The reservation for the Jicarilla Apache Tribe was established in New Mexico by Executive Order of President Grover Cleveland in 1887. Following the 1934 Indian Reorganization Act, the tribe adopted a formal constitution that provided for the taxation of members of the tribe as well as for non-members of the tribe who were doing business on the reservation.
In 1953, the tribe entered into a series of agreements with oil companies to provide oil and gas leases. The oil companies approached the Commissioner of Indian Affairs in the Department of the Interior about these leases and negotiated them with representatives from the Bureau of Indian Affairs (BIA). The BIA then presented the finalized lease agreements to the tribal council, which was expected to approve them without debate.
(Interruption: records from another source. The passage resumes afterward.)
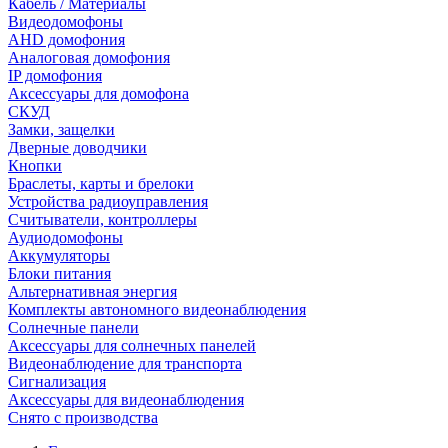
Кабель / Материалы
Видеодомофоны
AHD домофония
Аналоговая домофония
IP домофония
Аксессуары для домофона
СКУД
Замки, защелки
Дверные доводчики
Кнопки
Браслеты, карты и брелоки
Устройства радиоуправления
Считыватели, контроллеры
Аудиодомофоны
Аккумуляторы
Блоки питания
Альтернативная энергия
Комплекты автономного видеонаблюдения
Солнечные панели
Аксессуары для солнечных панелей
Видеонаблюдение для транспорта
Сигнализация
Аксессуары для видеонаблюдения
Снято с производства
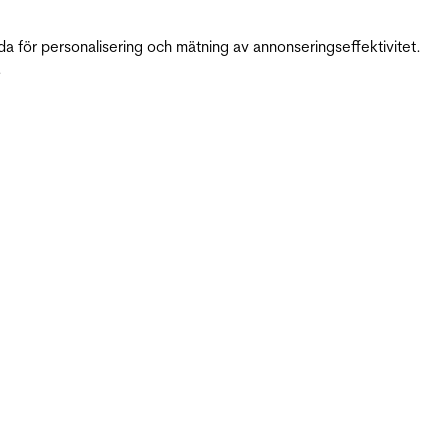
da för personalisering och mätning av annonseringseffektivitet.
.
Under the terms of the leases, the oil companies were supposed to pay royalties to the tribe. These royalties were not to be paid directly to the tribe, but were to be collected on behalf of the tribe by the BIA. The BIA was less than diligent about collecting royalties.
During the 1970s, Americans became acutely aware of the country’s dependence on foreign oil and the importance of oil to their daily lives. During this time, many American Indian leaders became more aware of the value of the oil and coal resources on their reservations. In 1975, the Council of Energy Resource Tribes (CERT) was established to improve reservation conditions, to gain inventories of resources, to serve as a clearinghouse, to use resources on reservations rather than exporting them, and to supply information on the environmental impact of resource development. Twenty-five tribes were included in CERT. CERT informed the Federal Energy Agency (FEA):
“If our energy resources are to be developed at all, they are to be developed with our informed consent and participation. ”
According to CERT:
“Historical and economic forces have combined to create these problems for the people of America and the world. We have combined to see that these same forces, which we have dealt with before under many forms other than energy, do not cause the United States to react in its historical pattern of wasteful and unlawful exploitation of Native American resources for immediate needs.”
In 1976, the General Accounting Office (GOA) found that an oil well on the Jicarilla Apache Reservation in New Mexico had been flaring gas for six months without approval. The U.S. Geological Service (USGS), the agency responsible for monitoring the oil wells, was unaware of the flaring as their inspectors had not been out in the field. USGS relied upon industry to inform it of problems.
The Jicarilla Apache filed suit against oil producers on their reservation, noting the failure of the Department of the Interior to exercise its fiduciary responsibilities. Had the Secretary of the Interior simply ordered the oil companies to perform as required by their leases this lawsuit could have been avoided. While the tribe was successful in its litigation, the Department of Interior opposed the tribe in the litigation. As the tribe’s trustee, the Secretary of the Interior would not approve the settlement agreements until the tribe agreed to dismiss their claims against the Secretary.
In 1976, the Jicarilla Apache enacted a tax ordinance to impose a severance tax on mineral development companies. The tax, which was on oil and natural gas severed, saved, or removed from tribal lands, was only 29 cents per barrel and had little impact on consumers. However, New Mexico’s newspapers were filled with derisive letters and editorials criticizing the idea of a little Indian tribe taxing non-Indians.
Major oil companies responded to the Jicarilla Apache tax by filing suit against the tribe, claiming that they were not subject to tribal jurisdiction and should not be subject to double taxation by the tribe and the state. The District Court ruled against the tribe finding the tribal tax to be “illegal, unconstitutional, invalid, and void.” The tribe appealed.
In 1979, the ruling of the District Court was overturned by the Tenth Circuit Court which found that the tribe had the inherent power under tribal sovereignty to impose taxes on the reservation. The oil companies responded by appealing immediately to the U.S. Supreme Court. CERT and the Navajo Nation filed briefs supporting the Jicarilla Tribe.
In 1982, the Supreme Court in Merrion v. Jicarilla Apache Tribe ruled that the tribe could both receive royalties on oil and gas leases as a property owner and tax oil and gas companies as a sovereign power. According to the Court:
“sovereign power, even when unexercised is an enduring presence that governs all contracts subject to the sovereign’s jurisdiction, and will remain intact unless surrendered in unmistakable terms.”
The Court also said:
“The power to tax is an essential attribute of Indian sovereignty because it is a necessary instrument of self-government and territorial management.”
The Court also ruled that the way in which a reservation was established – by treaty or by executive order – did not affect the tribe’s sovereign power. The Court noted that only the Federal Government may limit a tribe’s sovereign authority.
Immediately following the decision by the Supreme Court, the BIA proposed new regulations which would have severely limited the ability of Indian tribes to impose severance taxes. The tribes complained about the proposed regulations and the BIA eventually dropped them. The very fact that the BIA proposed these new rules, however, showed that the BIA was more concerned with the welfare of the oil companies than with the welfare of Indians.
Looking toward the future, the Jicarilla Apache Tribe in 1977 bought the interest of Palmer Oil Company on the reservation. The Jicarilla Apache became the first tribe in the country to own and operate producing oil and gas wells on its reservation.